Other noninvasive modalities that provide useful information on the presence and extent of atherosclerosis in subjects at risk for CAD include use of ultrasound to determine flow-mediated vasodilatation, anteroposterior abdominal aorta diameter, and intima-media thickness of the common carotid artery, as recently reviewed by Ciccone et al.²² These modalities were not evaluated in the current study.

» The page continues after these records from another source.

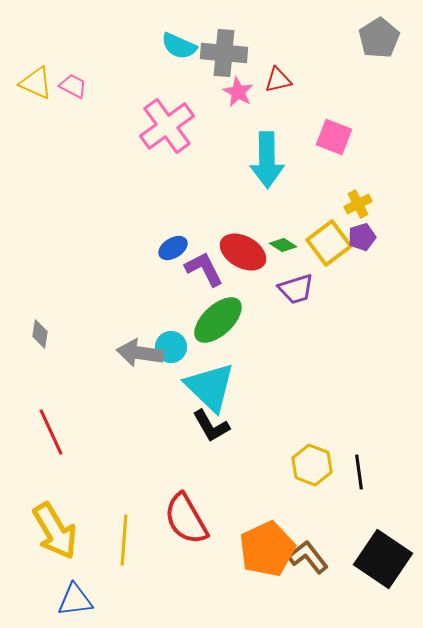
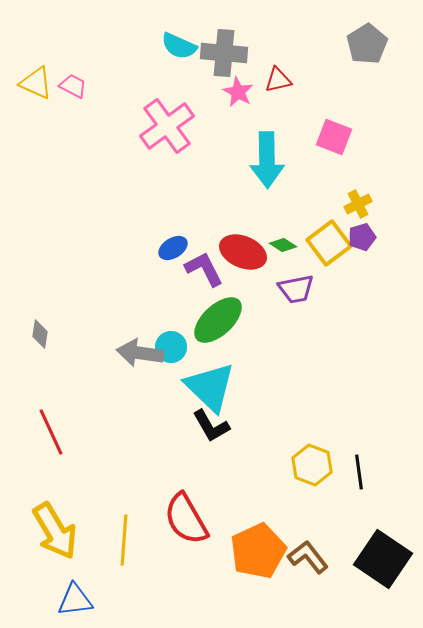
gray pentagon: moved 12 px left, 6 px down
red ellipse: rotated 6 degrees counterclockwise
purple trapezoid: rotated 6 degrees clockwise
orange pentagon: moved 9 px left, 2 px down
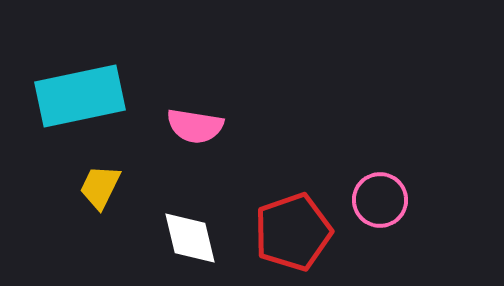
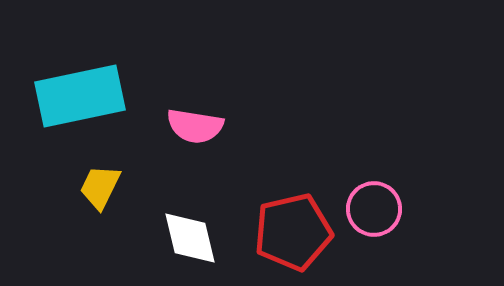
pink circle: moved 6 px left, 9 px down
red pentagon: rotated 6 degrees clockwise
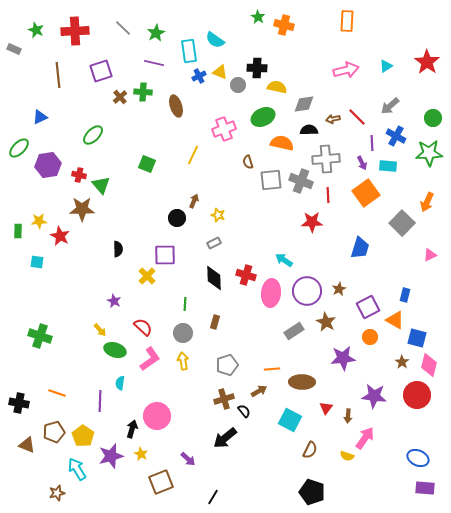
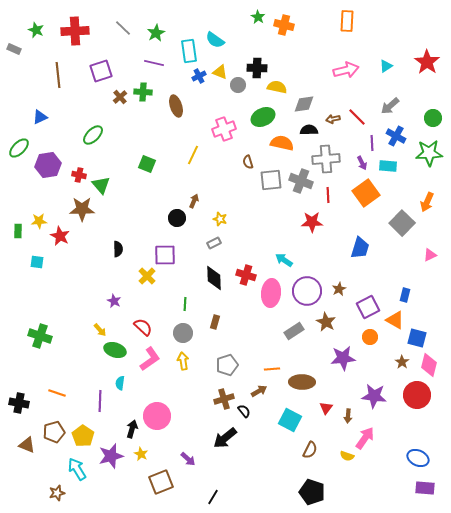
yellow star at (218, 215): moved 2 px right, 4 px down
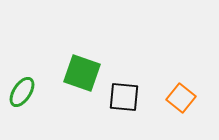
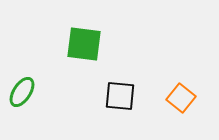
green square: moved 2 px right, 29 px up; rotated 12 degrees counterclockwise
black square: moved 4 px left, 1 px up
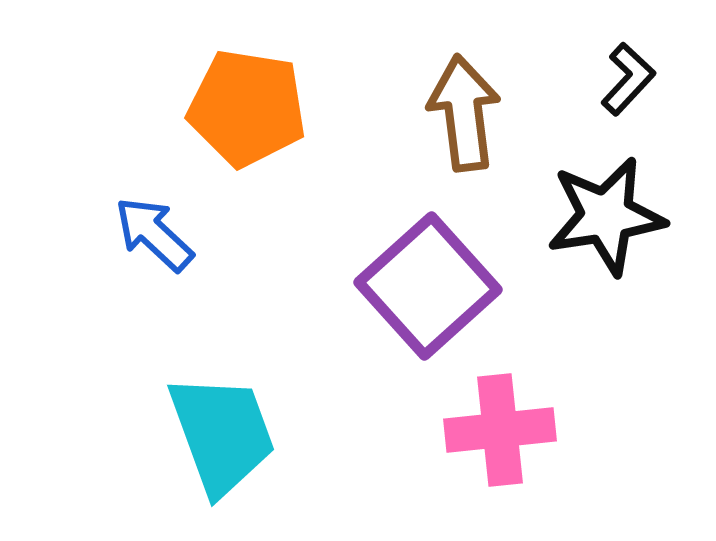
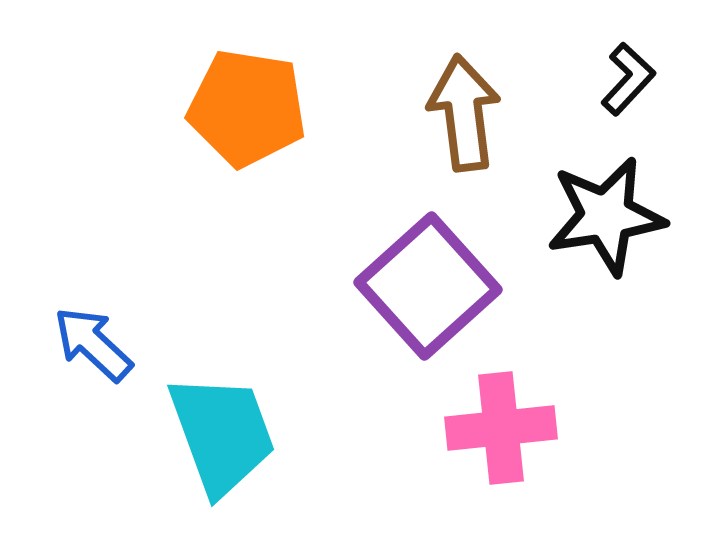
blue arrow: moved 61 px left, 110 px down
pink cross: moved 1 px right, 2 px up
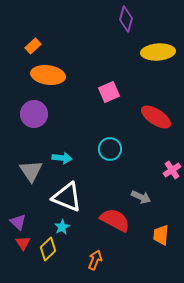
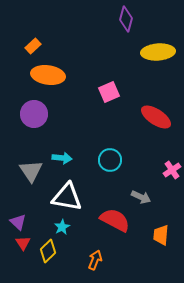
cyan circle: moved 11 px down
white triangle: rotated 12 degrees counterclockwise
yellow diamond: moved 2 px down
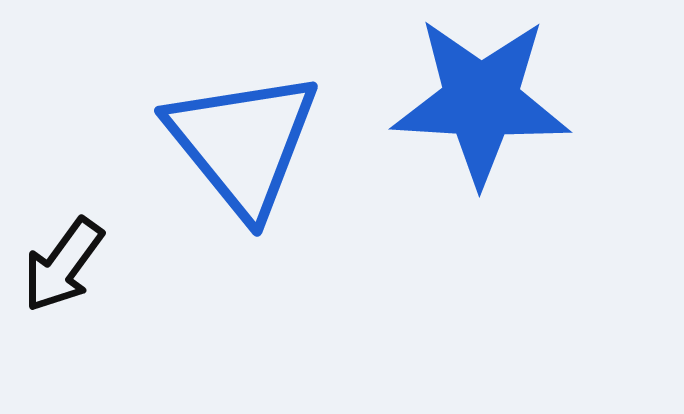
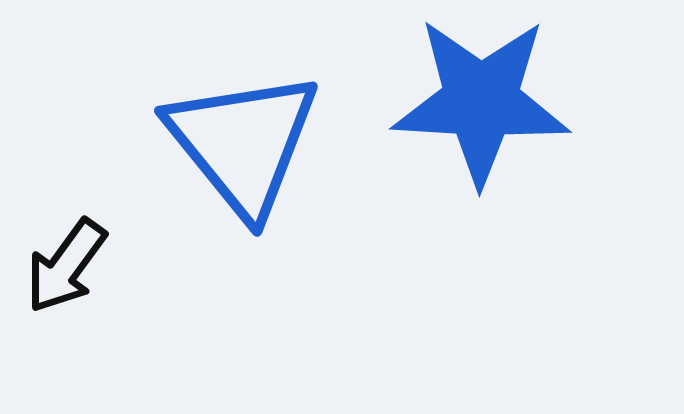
black arrow: moved 3 px right, 1 px down
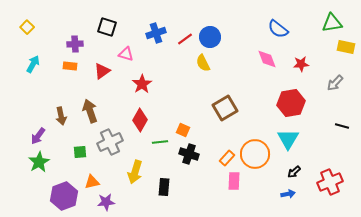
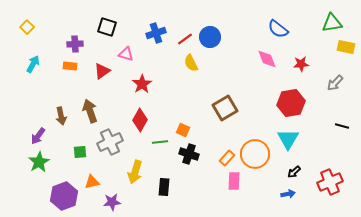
yellow semicircle at (203, 63): moved 12 px left
purple star at (106, 202): moved 6 px right
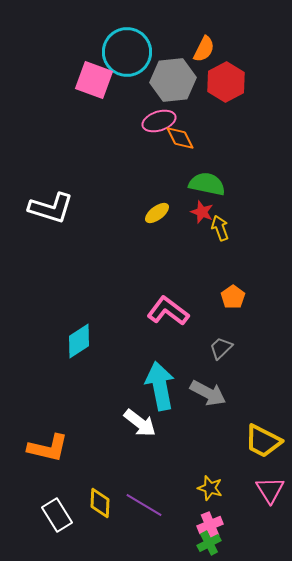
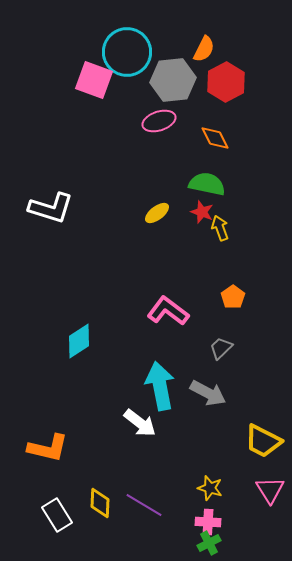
orange diamond: moved 35 px right
pink cross: moved 2 px left, 3 px up; rotated 25 degrees clockwise
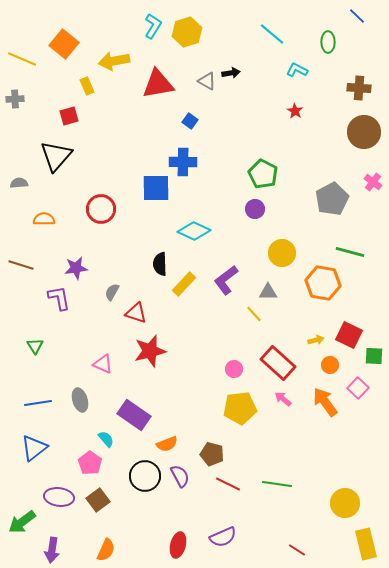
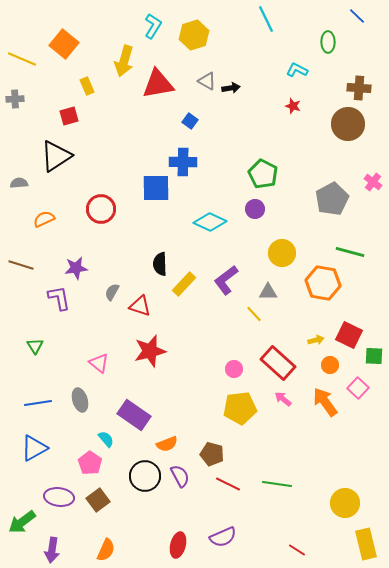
yellow hexagon at (187, 32): moved 7 px right, 3 px down
cyan line at (272, 34): moved 6 px left, 15 px up; rotated 24 degrees clockwise
yellow arrow at (114, 61): moved 10 px right; rotated 64 degrees counterclockwise
black arrow at (231, 73): moved 15 px down
red star at (295, 111): moved 2 px left, 5 px up; rotated 14 degrees counterclockwise
brown circle at (364, 132): moved 16 px left, 8 px up
black triangle at (56, 156): rotated 16 degrees clockwise
orange semicircle at (44, 219): rotated 25 degrees counterclockwise
cyan diamond at (194, 231): moved 16 px right, 9 px up
red triangle at (136, 313): moved 4 px right, 7 px up
pink triangle at (103, 364): moved 4 px left, 1 px up; rotated 15 degrees clockwise
blue triangle at (34, 448): rotated 8 degrees clockwise
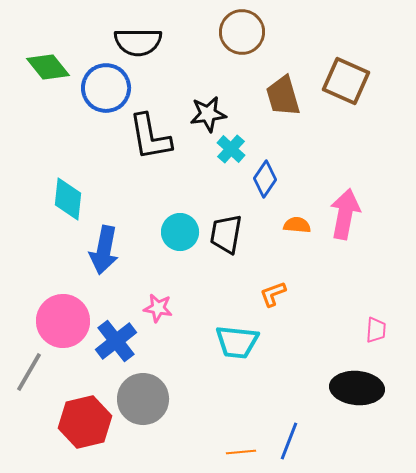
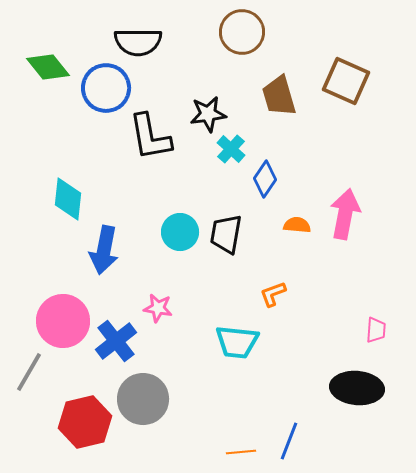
brown trapezoid: moved 4 px left
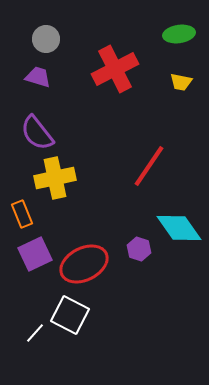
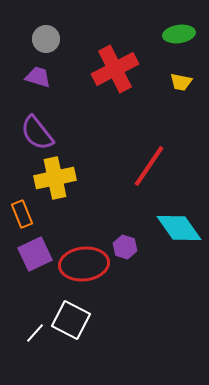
purple hexagon: moved 14 px left, 2 px up
red ellipse: rotated 21 degrees clockwise
white square: moved 1 px right, 5 px down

It is not feasible to perform coronary angiography in large numbers of patients with suspected CAD, so accurate noninvasive screening tools are required to assist in risk stratification. This is particularly important in subjects with diabetes, in whom ECG-based screening methods have limited sensitivity.²³ While MPI scanning is more costly and less widely available than ECG-based diagnostic tools, it has the advantage of the ability to distinguish areas of reversible ischemia from areas of fixed ischemia, as well as to more accurately map the vascular territories affected. In addition, functional detail is obtained by measurement of ejection fraction, making this a useful noninvasive tool to evaluate CAD in subjects with diabetes.

Conclusion

The current study has shown that subjects with diabetes carry a greater burden of CAD than those without diabetes. Furthermore, poorer glycemic control is associated with more severe CAD. MPI scanning is a useful tool in the assessment of these patients, providing more information than ECG-based diagnostic investigations.

Acknowledgments

The authors are grateful to the staff of the Department of Nuclear Medicine at Inkosi Albert Luthuli Central Hospital for their assistance.

Disclosure

The authors report no conflicts of interest in this work.